Table 1. Comparison of temperature detection performance of materials doped with lanthanide ions using FWHM, VPR, and LIR methodologies.

Material	Ln3+	Technique	λexc (nm)	T (K)	δT (K)	Sr (% K−1)	Ref.
Y2O3	Nd3+/Er3+	VPR	808	298	4.8	0.45	[34]
Y2O3	Nd3+	VPR	800	294	1.6	0.304	[35]
Y7O6F9	Eu3+	VPR	532	318	0.5	0.35	[36]
YVO4	Nd3+	FWHM	808	298	3	0.14	[31]
YVO4	Eu3+	FWHM	305	313	3.3	0.10	[32]
CaGdAlO4	Tm3+/Yb3+	FWHM	980	300	1.25	0.124	[33]
YAP	Nd3+	FWHM	532	293	0.37	3.3	[22]
Bi2SiO5	Nd3+	LIR	808	310	3.8	0.34	[37]
Bi4Si3O12	Nd3+	LIR	745	300	1	0.18	[38]
YNbO4	Nd3+	LIR	808	303	1.1	0.28	[39]
BiVO4	Nd3+	LIR	750	310	0.26	1.53	[40]
LaPO4	Yb3+/Nd3+	LIR	980	280	0.02	3.51	[41]
Gd2O3	Nd3+	LIR	532	288	0.14	1.75	[42]
YF3	Nd3+	LIR	800	303	0.7 ± 0.1	0.22	[26]
YF3	Nd3+	VPR (V1/P1)	800	303	0.46 ± 0.09	0.69 ± 0.02	This work
YF3	Nd3+	VPR (V2/P2)	800	303	1.0 ± 0.2	0.23 ± 0.02	This work
YF3	Nd3+	VPR (V3/P3)	800	303	0.9 ± 0.2	0.194 ± 0.006	This work
YF3	Nd3+	FWHM	800	303	0.65 ± 0.05	0.170 ± 0.002	This work
YF3	Nd3+	Δλ30%	800	303	0.50 ± 0.03	0.254 ± 0.004	This work

, a comparison of the thermometric performance of different rare-Earth-doped optical temperature sensors is presented, utilizing the FWHM, VPR, and LIR techniques.

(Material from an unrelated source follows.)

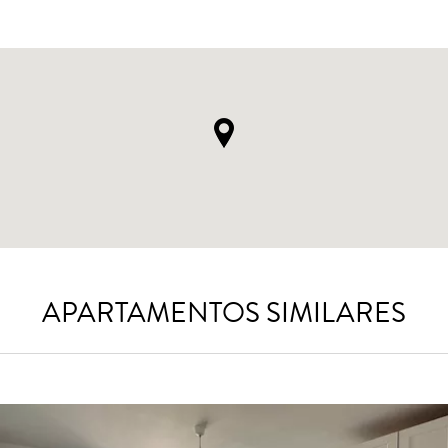
APARTAMENTOS SIMILARES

Amongst the systems exploiting FWHM, YF₄:Nd investigated in this work presents a better performance than YVO₄:Nd³⁺ [31], YVO₄:Eu³⁺ [32], and CaGdAlO₄:Tm³⁺/Yb³⁺ [33], for instance, with slightly higher relative sensitivity and lower temperature uncertainty. The Δλ_30% technique shows relative sensitivity about twice as high as traditional band broadening techniques with a substantial improvement in temperature uncertainty. Among all the methods investigated, the V1/P1 technique stands out. This methodology exhibited the best relative sensitivity, and the lowest temperature uncertainty of the sensing strategies investigated in this work, even better than using the LIR method [26], indicating high precision and reliability in temperature detection. Finally, compared with other sensing schemes and materials [31,32,33,34,35,36,37,38,39,40,41,42], this system exhibited competitive values of relative sensitivity (>0.6% K⁻¹) and temperature uncertainty (<0.5 K). In comparison with Nd-doped YAP [22], although YF₃ exhibited a lower sensitivity value, the temperature uncertainties of both systems were of the same order of magnitude. Moreover, the Nd-doped YF₃ sensing schemes operate entirely in the infrared region (the first biological window), which can be an advantage for several applications, such as deep tissue measurements.

4. Conclusions

In summary, rod-like submicrometric YF₃:Nd³⁺ nanocrystalline particles were synthesized and their performance as optical temperature probes operating within the first biological window was evaluated. Three different thermometric methodologies based on temperature-dependent spectral broadening, namely VPR, FWHM, and Δλ_30%, were compared in the temperature range of 303–373 K. Reproducibility, repeatability, relative sensitivity, and temperature uncertainty were analyzed to ensure the accuracy and reliability of the results. All techniques demonstrated good reproducibility and repeatability. The Δλ_30% technique showed improved relative sensitivity and temperature uncertainty in comparison to the FWHM technique. Additionally, when compared to other studies that utilized traditional band broadening techniques, Δλ_30% exhibited about twice the relative sensitivity and provided a significant improvement in temperature uncertainty. The V₁/P₁ method presented the highest relative sensitivity and the lowest temperature uncertainty, with values of 0.69 ± 0.02% K⁻¹ and 0.46 ± 0.09 K at 303 K, respectively. Overall, the thermometric performance of YF₃:Nd³⁺ powder offers a good option for optical temperature sensing operating entirely within the first biological window.